EXERCISE DIRECTIONS>
Without altering a word, return the records below, but exclude the pictures.

SUPPLIED RECORDS>
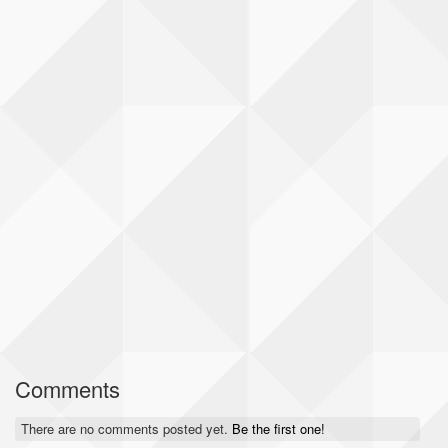
Comments
There are no comments posted yet.
Be the first one!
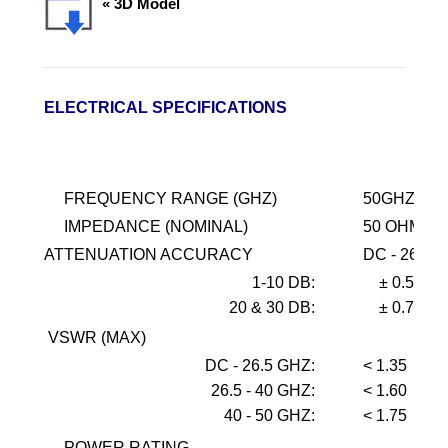
« 3D Model
ELECTRICAL SPECIFICATIONS
FREQUENCY RANGE (GHZ)
50GHZ
IMPEDANCE (NOMINAL)
50 OHMS
ATTENUATION ACCURACY
DC - 26.5
1-10 DB:
± 0.5
20 & 30 DB:
± 0.75
VSWR (MAX)
DC - 26.5 GHZ:
< 1.35
26.5 - 40 GHZ:
< 1.60
40 - 50 GHZ:
< 1.75
POWER RATING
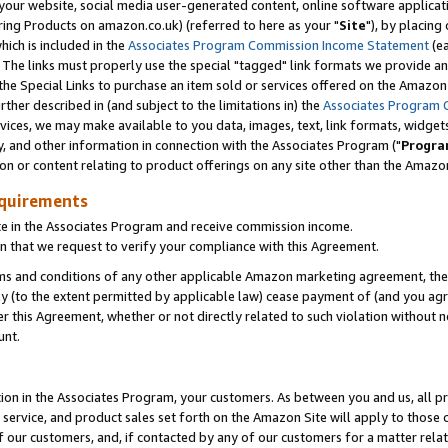
ur website, social media user-generated content, online software application
ring Products on amazon.co.uk) (referred to here as your "
Site
"), by placing
which is included in the
Associates Program Commission Income Statement
(ea
). The links must properly use the special "tagged" link formats we provide a
e Special Links to purchase an item sold or services offered on the Amazon S
her described in (and subject to the limitations in) the
Associates Program 
vices, we may make available to you data, images, text, link formats, widgets,
y, and other information in connection with the Associates Program ("
Progra
ion or content relating to product offerings on any site other than the Amazon
equirements
te in the Associates Program and receive commission income.
 that we request to verify your compliance with this Agreement.
erms and conditions of any other applicable Amazon marketing agreement, then
ly (to the extent permitted by applicable law) cease payment of (and you agree
this Agreement, whether or not directly related to such violation without no
unt.
ion in the Associates Program, your customers. As between you and us, all pric
service, and product sales set forth on the Amazon Site will apply to those
f our customers, and, if contacted by any of our customers for a matter relat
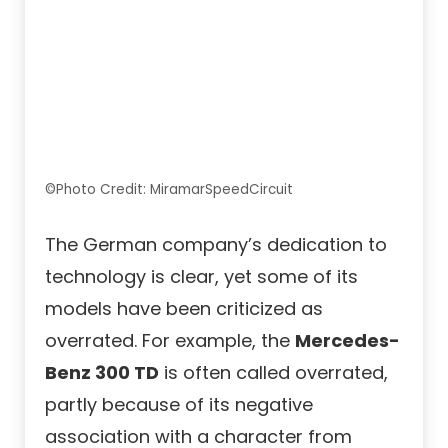
©Photo Credit: MiramarSpeedCircuit
The German company’s dedication to
technology is clear, yet some of its
models have been criticized as
overrated. For example, the
Mercedes-
Benz 300 TD
is often called overrated,
partly because of its negative
association with a character from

THE ANSWER>
Comments
There are no comments posted yet.
Be the first one!
« 3D Model
ELECTRICAL SPECIFICATIONS
FREQUENCY RANGE (GHZ)
50GHZ
IMPEDANCE (NOMINAL)
50 OHMS
ATTENUATION ACCURACY
DC - 26.5
1-10 DB:
± 0.5
20 & 30 DB:
± 0.75
VSWR (MAX)
DC - 26.5 GHZ:
< 1.35
26.5 - 40 GHZ:
< 1.60
40 - 50 GHZ:
< 1.75
POWER RATING
ur website, social media user-generated content, online software application
ring Products on amazon.co.uk) (referred to here as your "
Site
"), by placing
which is included in the
Associates Program Commission Income Statement
(ea
). The links must properly use the special "tagged" link formats we provide a
e Special Links to purchase an item sold or services offered on the Amazon S
her described in (and subject to the limitations in) the
Associates Program 
vices, we may make available to you data, images, text, link formats, widgets,
y, and other information in connection with the Associates Program ("
Progra
ion or content relating to product offerings on any site other than the Amazon
equirements
te in the Associates Program and receive commission income.
 that we request to verify your compliance with this Agreement.
erms and conditions of any other applicable Amazon marketing agreement, then
ly (to the extent permitted by applicable law) cease payment of (and you agree
this Agreement, whether or not directly related to such violation without no
unt.
ion in the Associates Program, your customers. As between you and us, all pric
service, and product sales set forth on the Amazon Site will apply to those
f our customers, and, if contacted by any of our customers for a matter relat
©Photo Credit: MiramarSpeedCircuit
The German company’s dedication to
technology is clear, yet some of its
models have been criticized as
overrated. For example, the
Mercedes-
Benz 300 TD
is often called overrated,
partly because of its negative
association with a character from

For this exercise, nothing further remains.